Flávio é carioca e morou por 30 anos num bairro da periferia do Rio de Janeiro. Estudou em escola pública e começou a trabalhar numa pequena rede de ensino de inglês. Em 1991, iniciou a graduação em ciência da computação UFF (Universidade Federal Fluminense).

Quatro anos depois, sem enxergar mais perspectivas de crescimento na empresa onde trabalhava, ele fundou, em 1995, a WiseUp usando R$ 20 mil reais de seu cheque especial.

Em fevereiro de 2013, todas as empresas fundadas por Flávio, incluindo a WiseUp, foram vendidas por R$ 877 milhões.

Compartilhando

Há dois anos, Flavio criou o projeto Geração de Valor com a finalidade de compartilhar, pelo Facebook, seu conhecimento e experiência com jovens que estão iniciando a carreira e que “desejam chegar mais longe”.

Flávio acredita que o sucesso profissional é um conceito pessoal que precisa estar muito bem alinhado com a missão de cada um.

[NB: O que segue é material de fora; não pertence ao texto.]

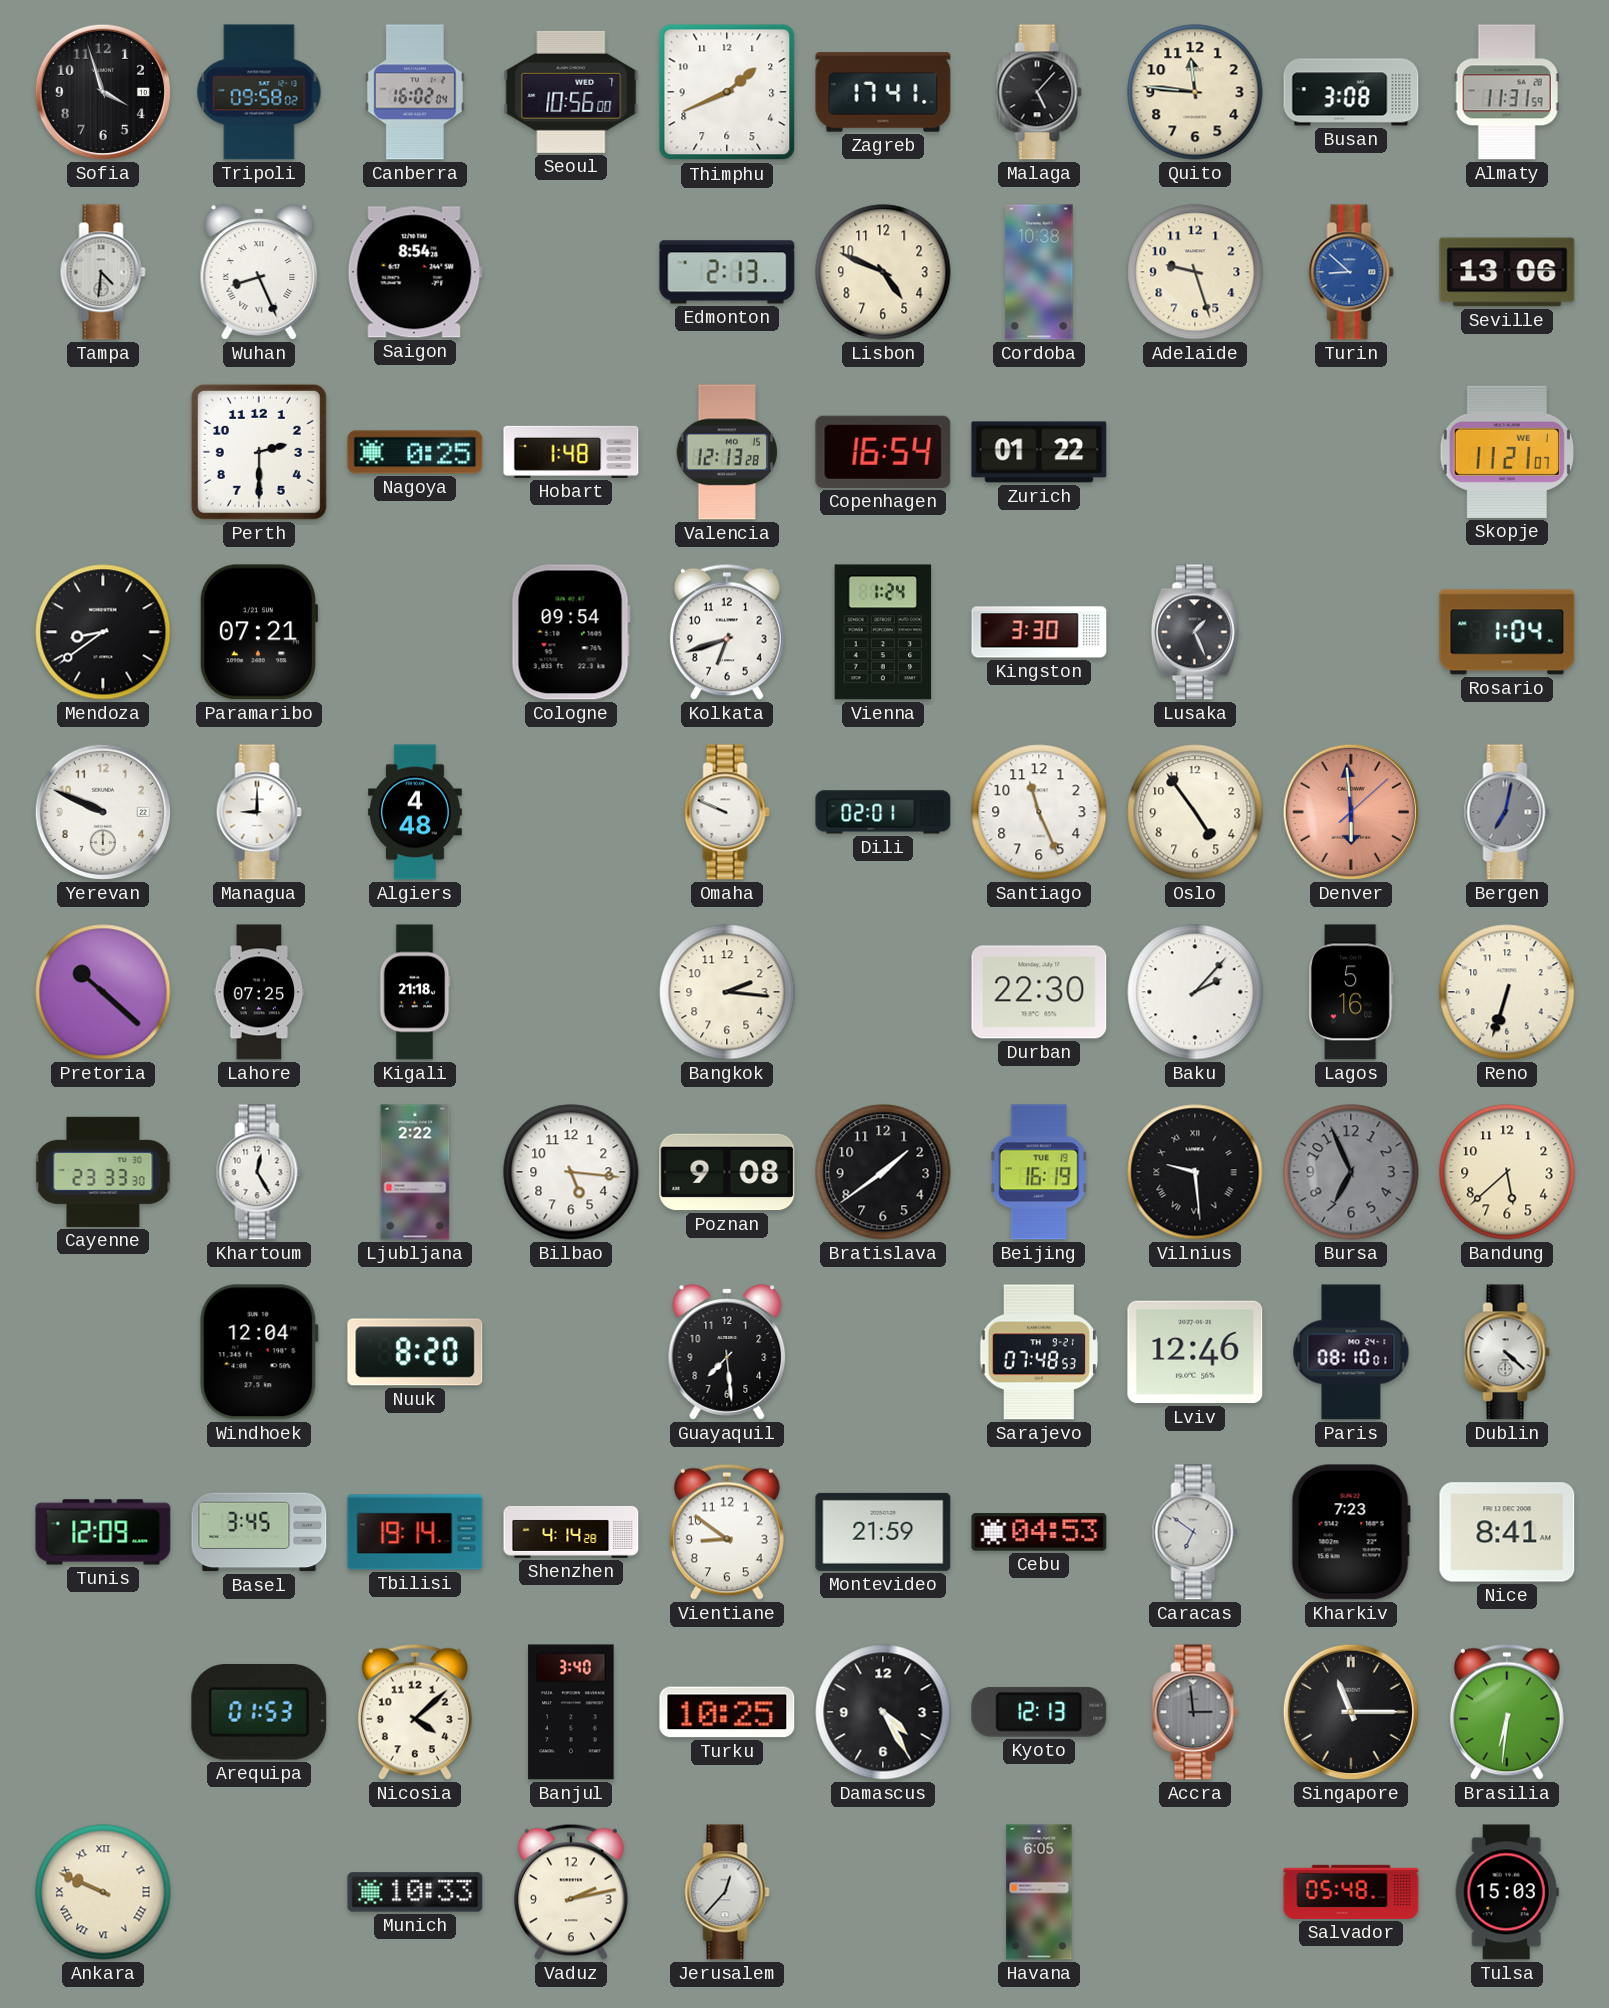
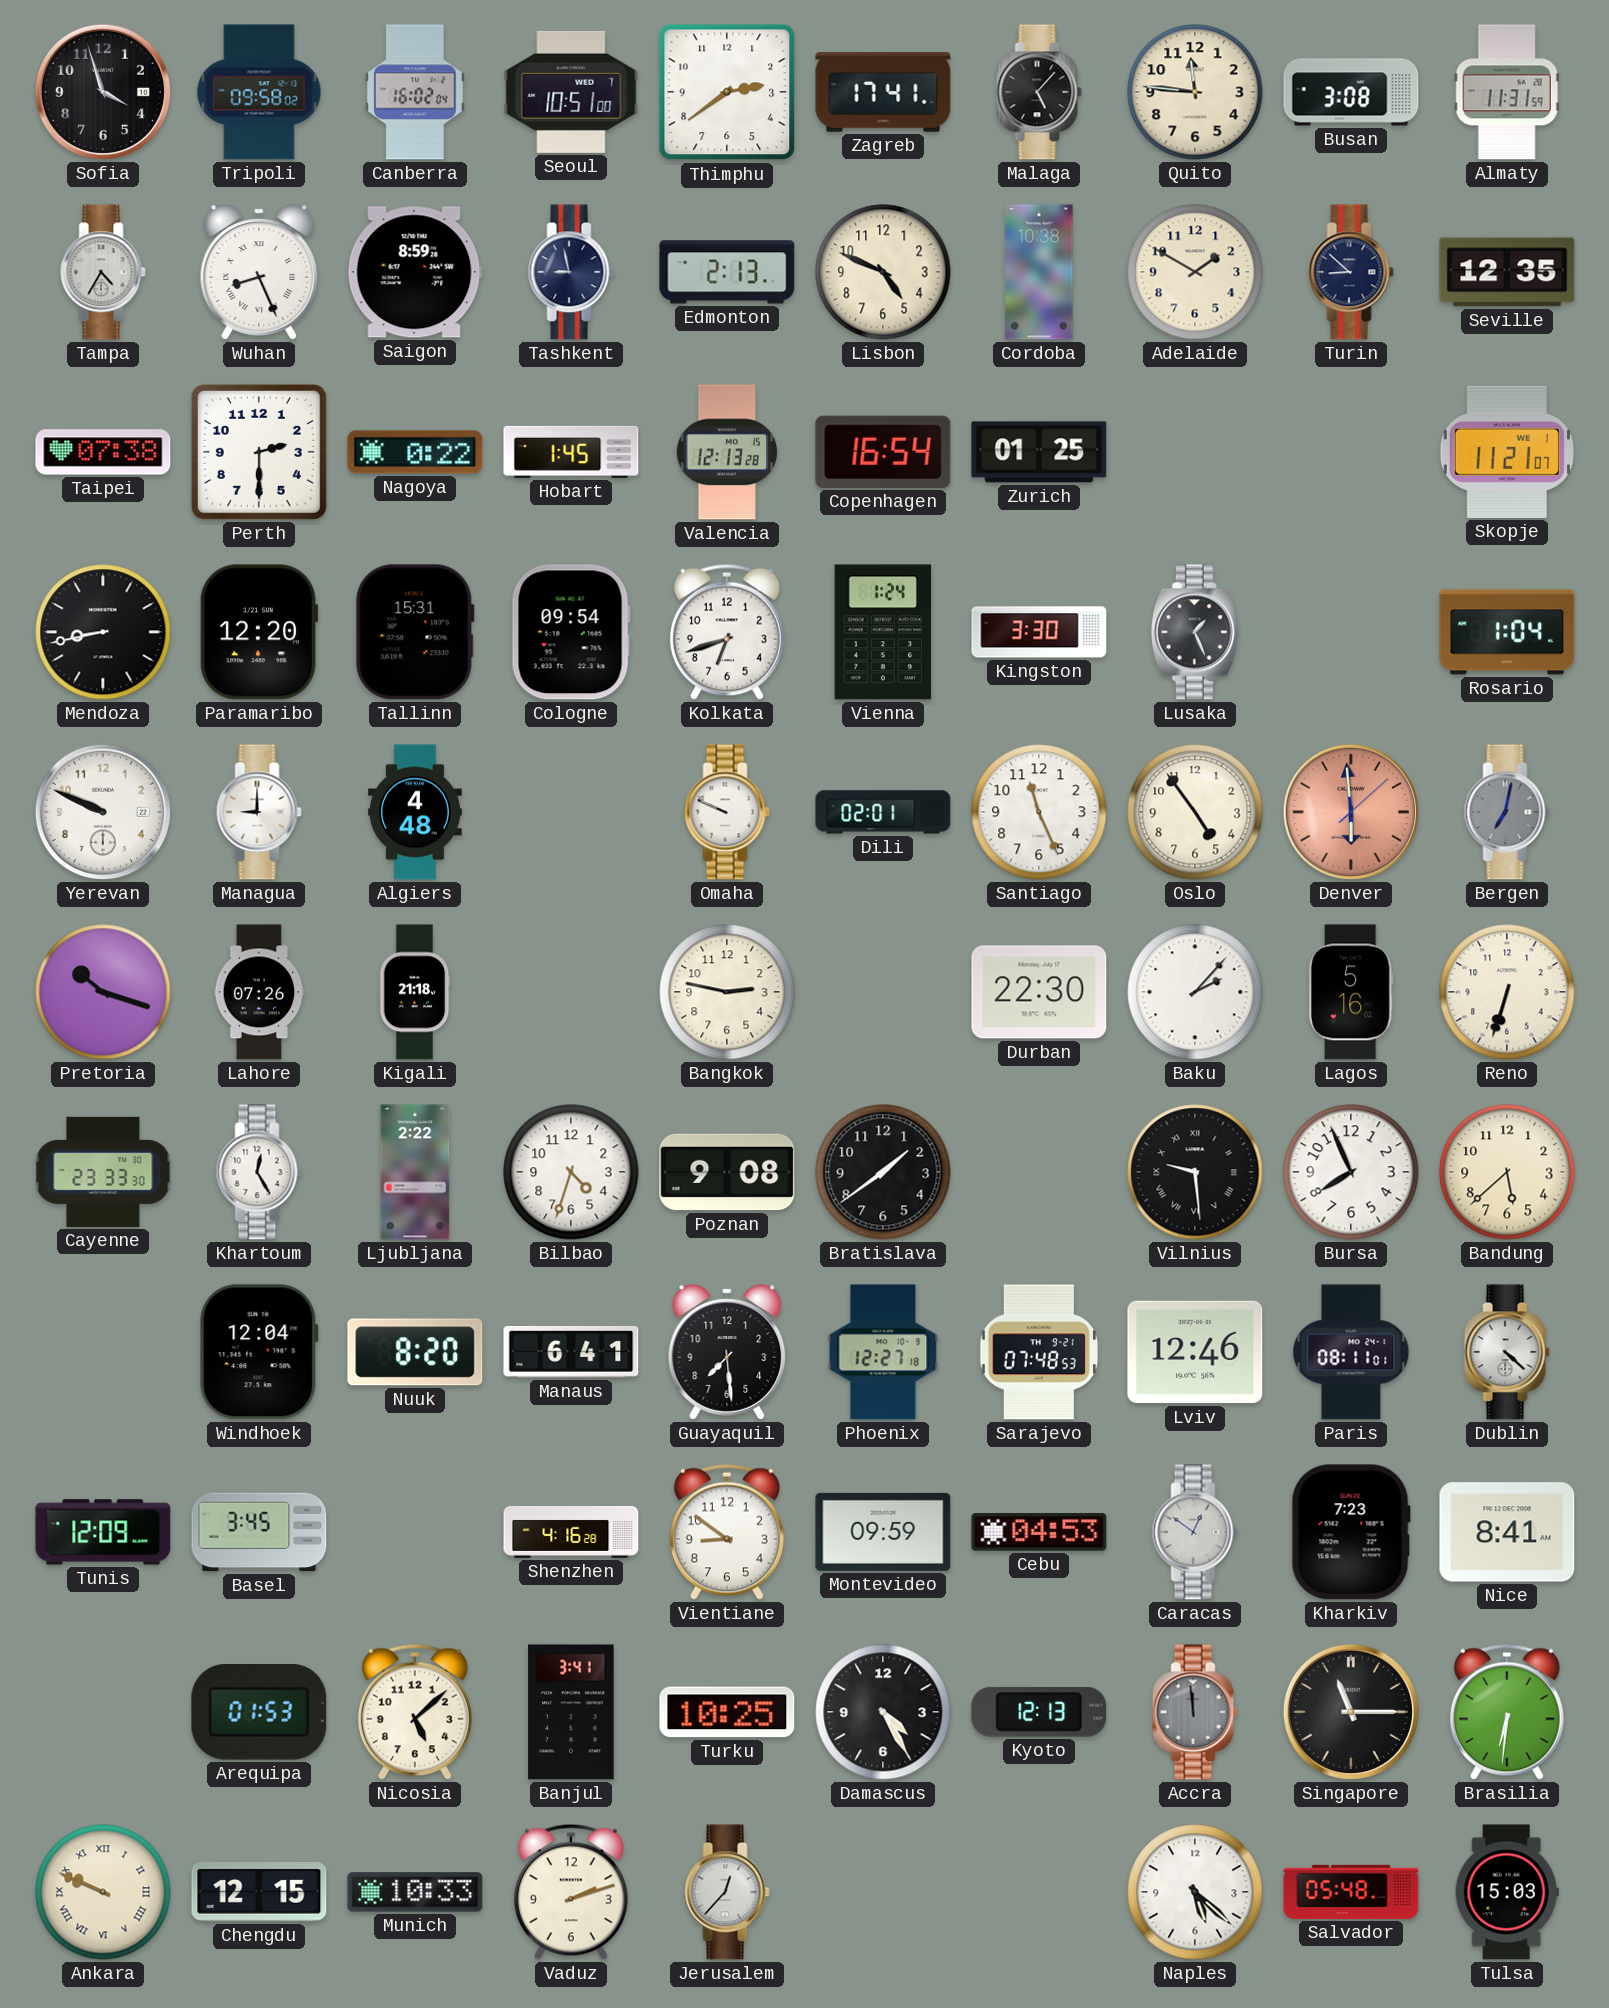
Seoul: 10:56 -> 10:51
Thimphu: 1:41 -> 2:39
Tampa: 4:31 -> 4:35
Saigon: 8:54 -> 8:59
Tashkent: none -> 8:58
Adelaide: 9:27 -> 1:50
Turin dial: blue -> navy
Seville: 13:06 -> 12:35
Taipei: none -> 07:38
Nagoya: 0:25 -> 0:22
Hobart: 1:48 -> 1:45
Zurich: 01:22 -> 01:25
Mendoza: 8:39 -> 8:43
Paramaribo: 07:21 -> 12:20
Tallinn: none -> 15:31
Pretoria: 10:22 -> 10:18
Lahore: 07:25 -> 07:26
Bangkok: 2:16 -> 2:47
Bilbao: 5:16 -> 4:33
Beijing: 16:19 -> none
Bursa: 6:56 -> 7:56
Bursa dial: grey -> white
Manaus: none -> 6:41
Phoenix: none -> 12:27
Paris: 08:10 -> 08:11
Tbilisi: 19:14 -> none
Shenzhen: 4:14 -> 4:16
Montevideo: 21:59 -> 09:59
Caracas: 6:51 -> 12:51
Nicosia: 4:08 -> 5:08
Banjul: 3:40 -> 3:41
Accra: 2:59 -> 11:59
Chengdu: none -> 12:15
Vaduz: 2:13 -> 2:12
Havana: 6:05 -> none
Naples: none -> 5:22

“Muitos profissionais não sabem o que querem. Muitas vezes são persuadidos pelos pais a escolher uma determinada carreira com a qual não têm identificação. Acabam despejados no mercado de trabalho e descobrem que nunca lutaram e nem se prepararam para um determinado projeto”, diz.

Segundo o empresário, a possibilidade de alguém se tornar um profissional competente não gostando do que faz é extremamente remota. “Ninguém vence por acaso e, infelizmente, muita gente que desconhece o seu potencial acaba desperdiçando oportunidades ou sequer ficam sabendo que perderam.”